The platform, called Vertex AI, requires nearly 80% fewer lines of code to train a model versus competitive platforms, says the company, enabling data scientists and ML engineers across all levels of expertise the ability to implement Machine Learning Operations (MLOps) to efficiently build and manage ML projects throughout the entire development lifecycle.
“We had two guiding lights while building Vertex AI: get data scientists and engineers out of the orchestration weeds, and create a industry-wide shift that would make everyone get serious about moving AI out of pilot purgatory and into full-scale production,” says Andrew Moore, vice president and general manager of Cloud AI and Industry Solutions at Google Cloud. “We are very proud of what we came up with in this platform, as it enables serious deployments for a new generation of AI that will empower data scientists and engineers to do fulfilling and creative work.”
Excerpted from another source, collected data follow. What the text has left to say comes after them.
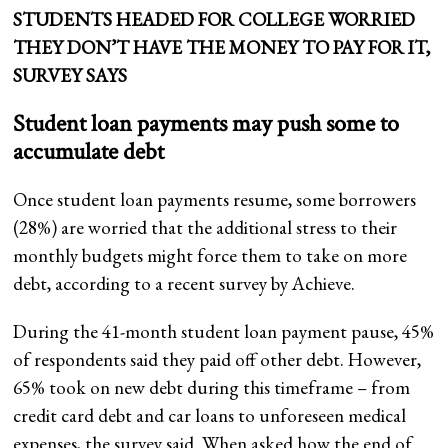
STUDENTS HEADED FOR COLLEGE WORRIED
THEY DON’T HAVE THE MONEY TO PAY FOR IT,
SURVEY SAYS
Student loan payments may push some to
accumulate debt
Once student loan payments resume, some borrowers
(28%) are worried that the additional stress to their
monthly budgets might force them to take on more
debt, according to a recent survey by Achieve.
During the 41-month student loan payment pause, 45%
of respondents said they paid off other debt. However,
65% took on new debt during this timeframe – from
credit card debt and car loans to unforeseen medical
expenses, the survey said. When asked how the end of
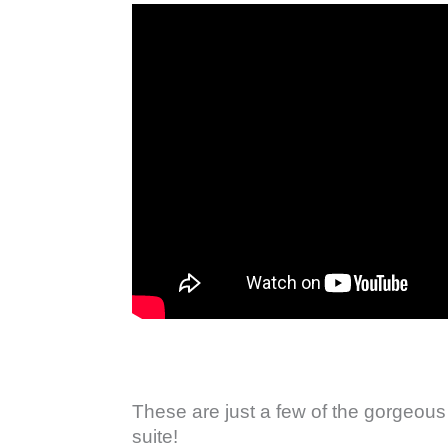
These are just a few of the gorgeous
suite!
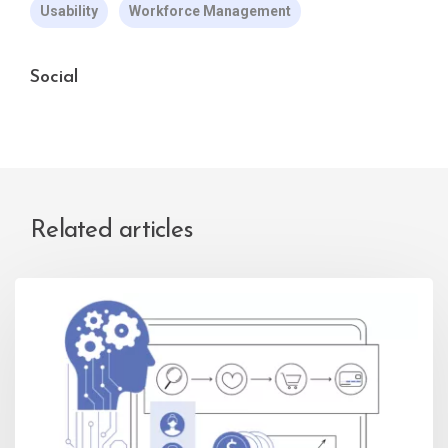
Usability
Workforce Management
Social
Related articles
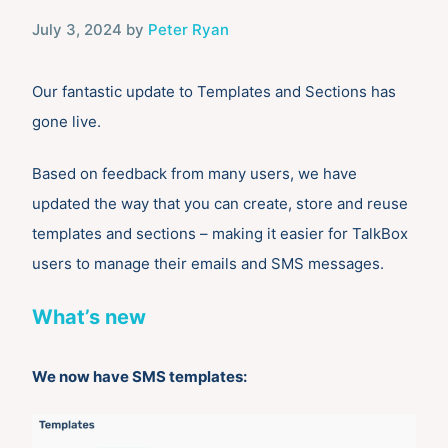
July 3, 2024
by
Peter Ryan
Our fantastic update to Templates and Sections has
gone live.
Based on feedback from many users, we have
updated the way that you can create, store and reuse
templates and sections – making it easier for TalkBox
users to manage their emails and SMS messages.
What’s new
We now have SMS templates:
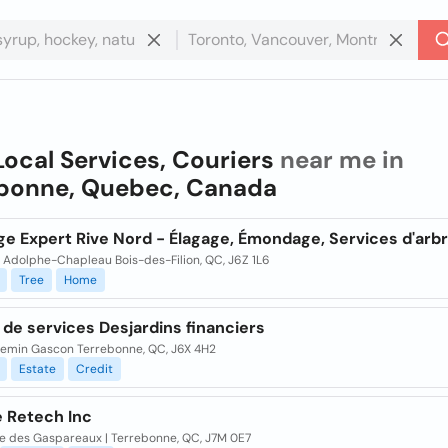
Local Services, Couriers
near me in
bonne, Quebec, Canada
ge Expert Rive Nord - Élagage, Émondage, Services d'arb
 Adolphe-Chapleau Bois-des-Filion, QC, J6Z 1L6
Tree
Home
de services Desjardins financiers
hemin Gascon Terrebonne, QC, J6X 4H2
Estate
Credit
e Retech Inc
ue des Gaspareaux | Terrebonne, QC, J7M 0E7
Currently, says the company, data scientists grapple with the challenge of manually piecing together ML point solutions, creating a lag time in model development and experimentation, resulting in very few models making it into production. Designed to tackle these challenges, Vertex AI brings together the Google Cloud services for building ML under one unified UI and API, to simplify the process of building, training, and deploying machine learning models at scale.
In the Vertex AI single environment, users can move models from experimentation to production faster, more efficiently discover patterns and anomalies, make better predictions and decisions, and generally be more agile in the face of shifting market dynamics. Now, says the company, for the first time, with Vertex AI, data science and ML engineering teams can:
- Access the AI toolkit used internally to power Google that includes computer vision, language, conversation and structured data, continuously enhanced by Google Research.
- Deploy more, useful AI applications, faster with new MLOps features like Vertex Vizier, which increases the rate of experimentation, the fully managed Vertex Feature Store to help practitioners serve, share, and reuse ML features, and Vertex Experiments to accelerate the deployment of models into production with faster model selection.
- Manage models with confidence by removing the complexity of self-service model maintenance and repeatability with MLOps tools like Vertex Continuous Monitoring and Vertex Pipelines to streamline the end-to-end ML workflow.
The Vertex AI platform is generally available now.